Recent Accounting Pronouncements
We have reviewed all recently issued, but not yet effective, accounting pronouncements and do not believe the future adoptions of any such pronouncements may be expected to cause a material impact on our financial condition or the results of operations.
Results of Operations
Three-Month Period Ended May 31, 2018 Compared to Three-Month Period Ended May 31, 2017
Revenues and Other Income
During the three-month periods ended May 31, 2018 and 2017, we did not realize any revenues from operations.
Operating expenses, consisting entirely of general and administrative expenses (including professional fees) totaled $6,410 in the three-month period ended May 31, 2018, compared to $16,069 in the three-month period ended May 31, 2017, which consisted primarily of ordinary operating expenses and professional fees.

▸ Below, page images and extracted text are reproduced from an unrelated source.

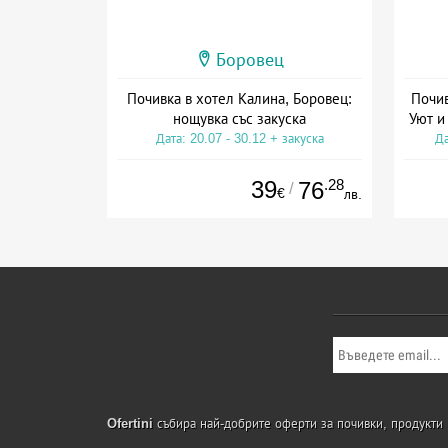
Боровец
Почивка в хотел Калина, Боровец:
Почив
нощувка със закуска
Уют и
Дата: 20.07 - 30.12 + закуска
Да
39
.28
76
/
€
лв.
Ofertini
събира най-добрите оферти за почивки, продукти и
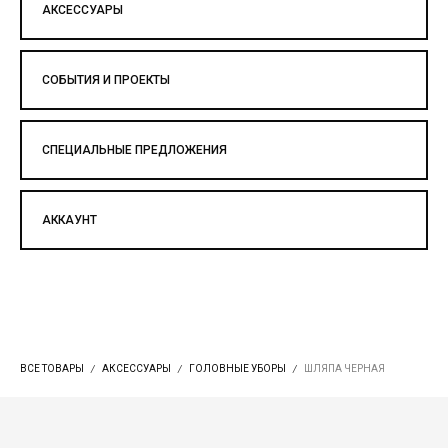
АКСЕССУАРЫ
СОБЫТИЯ И ПРОЕКТЫ
СПЕЦИАЛЬНЫЕ ПРЕДЛОЖЕНИЯ
АККАУНТ
ВСЕ ТОВАРЫ
АКСЕССУАРЫ
ГОЛОВНЫЕ УБОРЫ
ШЛЯПА ЧЕРНАЯ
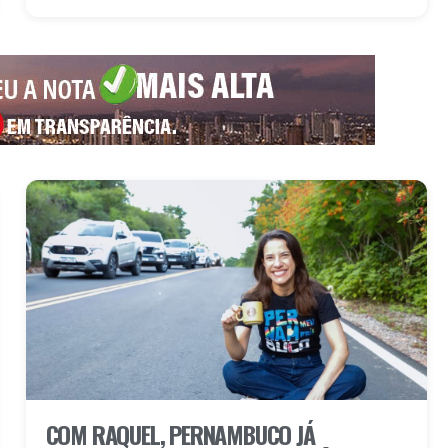
COM RAQUEL, PERNAMBUCO JÁ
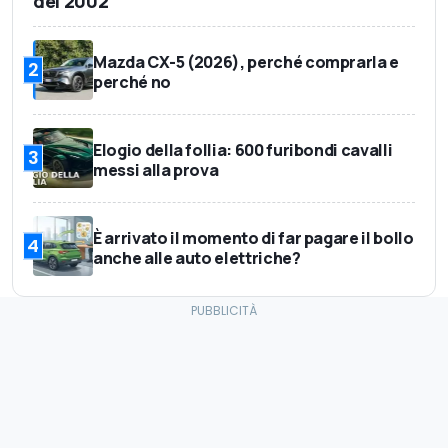
del 2002
Mazda CX-5 (2026), perché comprarla e
2
perché no
Elogio della follia: 600 furibondi cavalli
3
messi alla prova
È arrivato il momento di far pagare il bollo
4
anche alle auto elettriche?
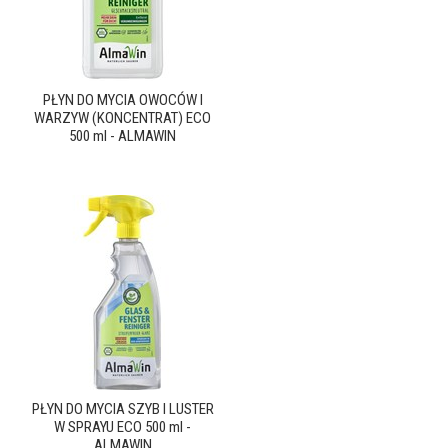
PŁYN DO MYCIA OWOCÓW I
WARZYW (KONCENTRAT) ECO
500 ml - ALMAWIN
PŁYN DO MYCIA SZYB I LUSTER
W SPRAYU ECO 500 ml -
ALMAWIN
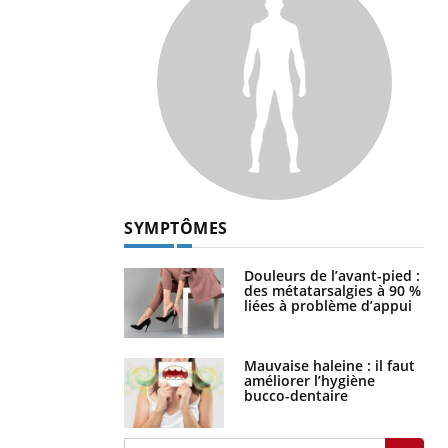
SYMPTÔMES
Douleurs de l’avant-pied :
des métatarsalgies à 90 %
liées à problème d’appui
Mauvaise haleine : il faut
améliorer l’hygiène
bucco-dentaire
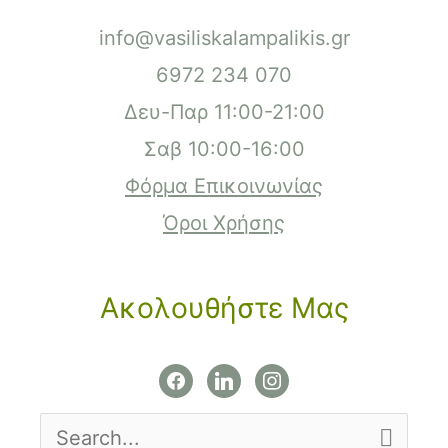
info@vasiliskalampalikis.gr
6972 234 070
Δευ-Παρ 11:00-21:00
Σαβ 10:00-16:00
Φόρμα Επικοινωνίας
Όροι Χρήσης
Ακολουθήστε Μας
facebook
linkedin
instagram
Search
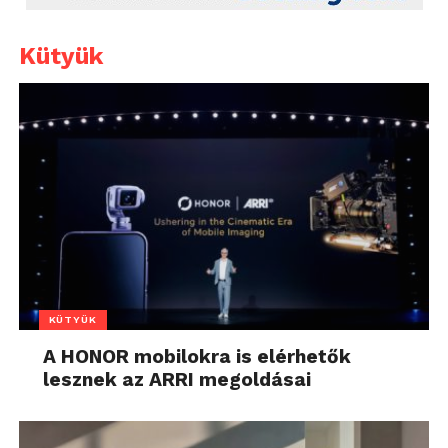
Kütyük
KÜTYÜK
A HONOR mobilokra is elérhetők
lesznek az ARRI megoldásai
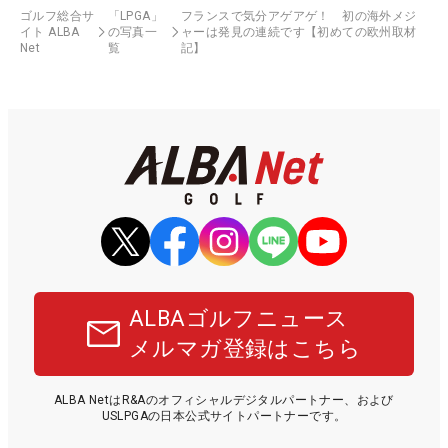
ゴルフ総合サ
「LPGA」
フランスで気分アゲアゲ！ 初の海外メジ
イト ALBA
の写真一
ャーは発見の連続です【初めての欧州取材
Net
覧
記】
ALBAゴルフニュース
メルマガ登録はこちら
ALBA NetはR&Aのオフィシャルデジタルパートナー、および
USLPGAの日本公式サイトパートナーです。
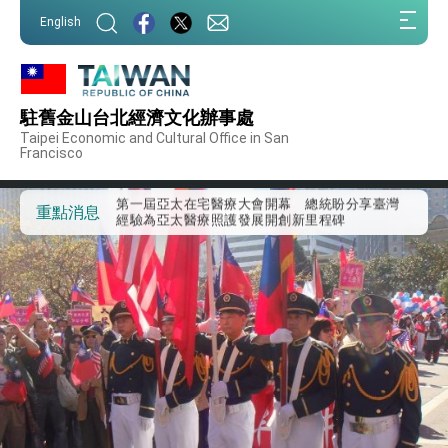
:::
English
:::
外交部重要言論
駐舊金山台北經濟文化辦事處
我國政府將在美國亞利桑納州設立「駐鳳凰城辦
Taipei Economic and Cultural Office in San
事處」，進一步深化台美交流合作
Francisco
第一屆亞太在宅醫療大會開幕 總統盼分享臺灣
經驗為亞太醫療照護發展開創新里程碑
重點消息
外交部發布WHA文宣影片「台灣醫療點亮世界」
及「台灣智慧醫療與健康產業展」預告短片，向
世界展現台灣守護全球健康的創新能量
總統出訪史瓦帝尼返國談話 強調臺灣人有權利
走向世界 盼與理念相近國家共同維護國際秩序
堅定走向世界 賴總統抵達史瓦帝尼王國進行國是
訪問
總統與五院院長新春茶敘 盼化分歧為團結、為
國家邁出合作第一步
總統農曆春節談話
台美貿易協議完成簽署達成6大目標、創5大歷史
性突破 總統強調將以3大面向加速臺灣經濟轉型
升級 籲請立院全力支持並盡速通過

As a result of the foregoing, we incurred a net loss of $6,410, or $0.00 per share, for the three months ended May 31, 2018, compared to a net loss of $16,069, or $0.00 per share, for the corresponding period ended May 31, 2017.
Liquidity and Capital Resources
As of the date of this report, we had yet to generate any revenues from our business operations. For the period ended February 28, 2012, we issued 9,000,000 shares of common stock to our sole officer and director for cash proceeds of $9,000. We also sold 3,000,000 shares of our common stock in a public offering, which closed on June 14, 2012, for aggregate cash proceeds of $36,000.
As of May 31, 2018, we had no cash, we had liabilities of $341,838, and our working capital deficit was $341,838. We anticipate that our current liquidity is not sufficient to meet the obligations associated with being a company that is fully reporting with the SEC.
To date, we have managed to keep our monthly cash flow requirement low for two reasons. First, our sole officer does not draw a salary at this time. Second, we have been able to keep our operating expenses to a minimum by operating in space provided at no expense by one of our shareholders.
We currently have no external sources of liquidity such as arrangements with credit institutions or off-balance sheet arrangements that will have or are reasonably likely to have a current or future effect on our financial condition or immediate access to capital.
Our sole director and officer has made no commitments written or oral, with respect to providing a source of liquidity in the form of cash advances, loans and/or financial guarantees.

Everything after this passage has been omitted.